Author:
Kennedy Jacob J.,Whiteaker Jeffrey R.,Ivey Richard G.,Burian Aura,Chowdhury Shrabanti,Tsai Chia-Feng,Liu Tao,Lin ChenWei,Murillo Oscar,Lundeen Rachel,Jones Lisa A.,Gafken Philip R.,Longton Gary,Rodland Karin D.,Skates Steven,Landua John,Wang Pei,Lewis Michael T.,Paulovich Amanda G.
Abstract
AbstractDespite advances in proteomic technologies, clinical translation of plasma biomarkers remains low, partly due to a major bottleneck between the discovery of candidate biomarkers and downstream costly clinical validation studies. Due to a dearth of multiplexable assays, generally only a few candidate biomarkers are tested, and the validation success rate is accordingly low.
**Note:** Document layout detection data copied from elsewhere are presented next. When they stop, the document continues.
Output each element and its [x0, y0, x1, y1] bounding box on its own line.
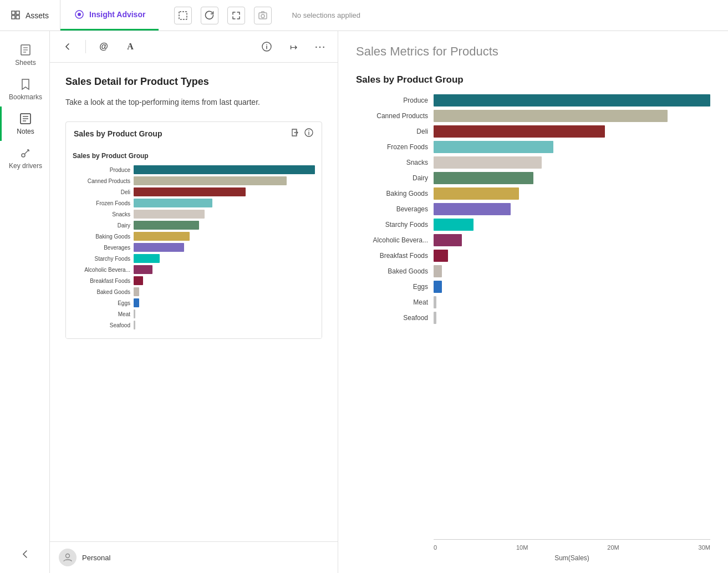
assets-label: Assets — [26, 11, 49, 20]
bookmarks-icon — [19, 78, 32, 91]
chart-info-icon[interactable] — [304, 128, 314, 140]
small-bar-fill — [134, 243, 184, 252]
back-button[interactable] — [59, 38, 77, 55]
last-page-button[interactable]: ↦ — [284, 38, 302, 55]
sidebar-item-key-drivers[interactable]: Key drivers — [0, 141, 49, 175]
svg-rect-2 — [12, 16, 15, 19]
large-bar-label: Baked Goods — [356, 267, 434, 275]
chart-inner-title: Sales by Product Group — [73, 152, 315, 160]
sheets-icon — [19, 43, 32, 57]
small-bar-label: Snacks — [73, 211, 134, 217]
x-axis-label: 0 — [434, 544, 437, 551]
info-icon — [261, 41, 272, 52]
small-bar-fill — [134, 321, 135, 329]
large-bar-track — [434, 234, 710, 246]
info-button[interactable] — [258, 38, 276, 55]
insight-advisor-tab[interactable]: Insight Advisor — [60, 0, 159, 31]
large-bar-track — [434, 172, 710, 184]
sidebar-item-notes[interactable]: Notes — [0, 107, 49, 141]
toolbar-divider — [85, 40, 86, 53]
collapse-icon — [19, 549, 30, 560]
small-bar-track — [134, 310, 315, 318]
small-bar-label: Beverages — [73, 245, 134, 251]
key-drivers-label: Key drivers — [9, 162, 42, 170]
x-axis-label: 20M — [607, 544, 619, 551]
small-bar-track — [134, 210, 315, 219]
export-icon[interactable] — [289, 128, 299, 140]
sidebar-item-sheets[interactable]: Sheets — [0, 38, 49, 72]
bookmarks-label: Bookmarks — [9, 93, 42, 101]
large-bar-fill — [434, 187, 519, 200]
sidebar-item-bookmarks[interactable]: Bookmarks — [0, 72, 49, 107]
main-content: Sheets Bookmarks Notes Key dr — [0, 31, 728, 573]
small-bar-label: Frozen Foods — [73, 200, 134, 206]
small-bar-row: Eggs — [73, 298, 315, 307]
large-bar-fill — [434, 250, 448, 262]
small-bar-track — [134, 199, 315, 207]
small-bar-label: Seafood — [73, 322, 134, 328]
large-bar-fill — [434, 265, 442, 277]
large-bar-track — [434, 94, 710, 107]
assets-tab[interactable]: Assets — [0, 0, 60, 31]
large-bar-label: Deli — [356, 128, 434, 135]
small-bar-fill — [134, 232, 190, 241]
large-bar-track — [434, 219, 710, 231]
large-bar-track — [434, 296, 710, 308]
small-bar-track — [134, 265, 315, 274]
notes-icon — [19, 112, 32, 125]
large-bar-fill — [434, 296, 436, 308]
notes-title: Sales Detail for Product Types — [65, 76, 322, 88]
toolbar-actions — [163, 7, 283, 24]
large-bar-fill — [434, 312, 436, 324]
expand-icon-btn[interactable] — [227, 7, 245, 24]
large-bar-label: Beverages — [356, 205, 434, 213]
large-bar-track — [434, 125, 710, 138]
refresh-icon-btn[interactable] — [201, 7, 218, 24]
small-bar-row: Deli — [73, 187, 315, 196]
svg-point-23 — [266, 44, 267, 45]
small-bar-row: Snacks — [73, 210, 315, 219]
large-bar-row: Dairy — [356, 172, 710, 184]
avatar — [59, 549, 77, 566]
notes-panel: @ A ↦ ⋯ Sales Detail for Product Types T… — [50, 31, 338, 573]
small-bar-label: Baking Goods — [73, 234, 134, 240]
large-bar-fill — [434, 141, 553, 153]
small-bar-fill — [134, 187, 246, 196]
small-bar-fill — [134, 176, 287, 185]
small-bar-row: Seafood — [73, 321, 315, 329]
large-bar-label: Eggs — [356, 283, 434, 291]
small-bar-row: Frozen Foods — [73, 199, 315, 207]
x-axis-title: Sum(Sales) — [356, 554, 710, 562]
large-bar-fill — [434, 125, 605, 138]
large-bar-row: Beverages — [356, 203, 710, 215]
more-button[interactable]: ⋯ — [311, 38, 329, 55]
snapshot-icon-btn[interactable] — [254, 7, 272, 24]
format-button[interactable]: A — [121, 38, 139, 55]
chart-panel: Sales Metrics for Products Sales by Prod… — [338, 31, 728, 573]
small-bar-track — [134, 165, 315, 174]
no-selections-label: No selections applied — [292, 11, 360, 19]
collapse-button[interactable] — [15, 544, 35, 564]
x-axis: 010M20M30M — [356, 544, 710, 551]
at-button[interactable]: @ — [95, 38, 113, 55]
large-bar-track — [434, 250, 710, 262]
small-bar-track — [134, 176, 315, 185]
search-icon-btn[interactable] — [174, 7, 192, 24]
top-bar: Assets Insight Advisor — [0, 0, 728, 31]
notes-label: Notes — [17, 128, 34, 135]
x-axis-label: 30M — [699, 544, 710, 551]
large-bar-row: Seafood — [356, 312, 710, 324]
small-bar-track — [134, 254, 315, 263]
large-bar-track — [434, 110, 710, 122]
small-bar-fill — [134, 254, 160, 263]
small-bar-row: Alcoholic Bevera... — [73, 265, 315, 274]
small-bar-fill — [134, 298, 139, 307]
large-bar-track — [434, 265, 710, 277]
svg-line-18 — [25, 150, 29, 154]
chart-card-header: Sales by Product Group — [66, 122, 322, 145]
small-bar-track — [134, 221, 315, 230]
svg-point-17 — [22, 154, 25, 157]
large-bar-row: Starchy Foods — [356, 219, 710, 231]
notes-content[interactable]: Sales Detail for Product Types Take a lo… — [50, 63, 338, 541]
large-bar-row: Snacks — [356, 156, 710, 169]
Here, we demonstrate the capability of internal standard triggered-parallel reaction monitoring (IS-PRM) to prioritize candidate biomarkers for validation studies. A 5,176-plex assay coupling immunodepletion and fractionation with IS-PRM was developed and implemented in human plasma to quantify peptides representing 1,314 breast cancer biomarker candidates. Compared to prior approaches using data-dependent analysis, IS-PRM showed improved sensitivity (912 vs 295 proteins quantified) and precision (CV 0.1 vs 0.27) enabling rank-ordering of candidate biomarkers for validation studies. The assay greatly expands capabilities for quantification of large numbers of proteins and is well suited for prioritization of viable candidate biomarkers.